I don't know how I never realized this was going on before. Maybe my four classes and thesis research are pushing my brain to superhuman levels of perception. Hopefully, X-ray vision and gravity-defiance are next, but let's not get away from ourselves here. In any event, following the aforementioned incident, I began to notice the phenomenon taking place in another one of my classes, and I find it more than a little disconcerting.
It is our responsibility to exercise a little self-control and put a stop to something that genuinely detracts from the academic experience of attending class. This is not the faculty's responsibility; if professors called students out for flagrantly parroting one another, classroom participation would disappear altogether. Clearly that would not be an adequate solution to our problem. Rather, students need to take it upon themselves to not actively destroy our collective learning experience. This means that if you're sitting in class with a dynamite idea about the short story you're reading this week, and by some foul trick of the lighting -- damn those fluorescents! -- the professor calls on someone else before you who articulates the very same point you were thinking of ... then you lose. Sorry, Charlie. The mature thing to do at this point is to take a step back, respectfully concede defeat to your peer and get your mindgrapes working on another idea. Classes last at least an hour, so I'm sure you'll have another opportunity to contribute.
The plain and simple truth is that I don't want to sit through an hour of people going back and forth repeating one another's thoughts. Neither do you.

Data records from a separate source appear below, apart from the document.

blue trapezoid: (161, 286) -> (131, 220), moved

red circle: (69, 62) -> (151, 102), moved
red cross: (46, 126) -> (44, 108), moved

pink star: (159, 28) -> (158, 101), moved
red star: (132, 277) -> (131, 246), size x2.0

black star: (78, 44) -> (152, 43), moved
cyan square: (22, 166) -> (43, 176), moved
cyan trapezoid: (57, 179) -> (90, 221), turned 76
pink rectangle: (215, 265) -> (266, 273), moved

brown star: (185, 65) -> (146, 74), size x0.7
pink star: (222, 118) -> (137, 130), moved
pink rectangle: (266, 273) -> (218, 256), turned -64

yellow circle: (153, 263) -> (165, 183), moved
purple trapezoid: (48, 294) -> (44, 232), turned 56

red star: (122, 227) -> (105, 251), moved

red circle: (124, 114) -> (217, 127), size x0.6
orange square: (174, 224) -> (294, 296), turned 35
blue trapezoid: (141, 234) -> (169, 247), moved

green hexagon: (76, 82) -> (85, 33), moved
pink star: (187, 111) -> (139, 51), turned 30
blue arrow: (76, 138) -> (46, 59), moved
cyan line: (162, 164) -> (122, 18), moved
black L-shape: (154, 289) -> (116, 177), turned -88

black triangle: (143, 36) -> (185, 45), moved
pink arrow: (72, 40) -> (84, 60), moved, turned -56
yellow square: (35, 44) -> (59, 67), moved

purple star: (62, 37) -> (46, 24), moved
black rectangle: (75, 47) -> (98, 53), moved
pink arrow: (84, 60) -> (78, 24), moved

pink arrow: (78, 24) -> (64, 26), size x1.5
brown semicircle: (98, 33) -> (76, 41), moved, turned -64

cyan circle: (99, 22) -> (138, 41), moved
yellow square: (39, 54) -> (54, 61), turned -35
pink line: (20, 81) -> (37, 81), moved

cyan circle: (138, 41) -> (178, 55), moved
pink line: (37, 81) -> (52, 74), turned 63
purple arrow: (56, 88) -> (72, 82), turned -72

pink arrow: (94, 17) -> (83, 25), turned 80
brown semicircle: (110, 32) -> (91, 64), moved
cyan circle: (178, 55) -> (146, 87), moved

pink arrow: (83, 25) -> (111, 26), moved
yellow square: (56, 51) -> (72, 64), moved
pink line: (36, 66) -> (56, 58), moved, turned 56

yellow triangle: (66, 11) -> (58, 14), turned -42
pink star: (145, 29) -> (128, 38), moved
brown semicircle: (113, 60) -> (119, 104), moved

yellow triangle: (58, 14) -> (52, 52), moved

We don't learn anything that way, and I just end up sitting in class, playing square or doodling the Van Halen logo in my notebook's margins; I've got this one really cool version where the "VH" symbol is on fire, courtesy of one particularly egregious student last week. Clearly, not a valuable use of tuition dollars. In all seriousness, the sort of intelligent discourse that we should be seeking out cannot thrive when people content themselves with feeding off the ideas of others instead of investing their energy in constructing an original argument. Moreover, the rest of us -- professors included -- do indeed notice when you've parroted, so you're really not impressing anyone. In fact, it's highly likely that your professor will have a lower opinion of you as a result of such inane contribution. At the very least, they'll think you were asleep when your classmates were speaking.
We all need to do our part and try to rectify this situation. If you have nothing to add to a discussion at any given moment -- we all have bad days and there's nothing wrong with that -- then please, take heed of the old saying, "Better to keep your mouth closed and be thought a fool than to open it and remove all doubt."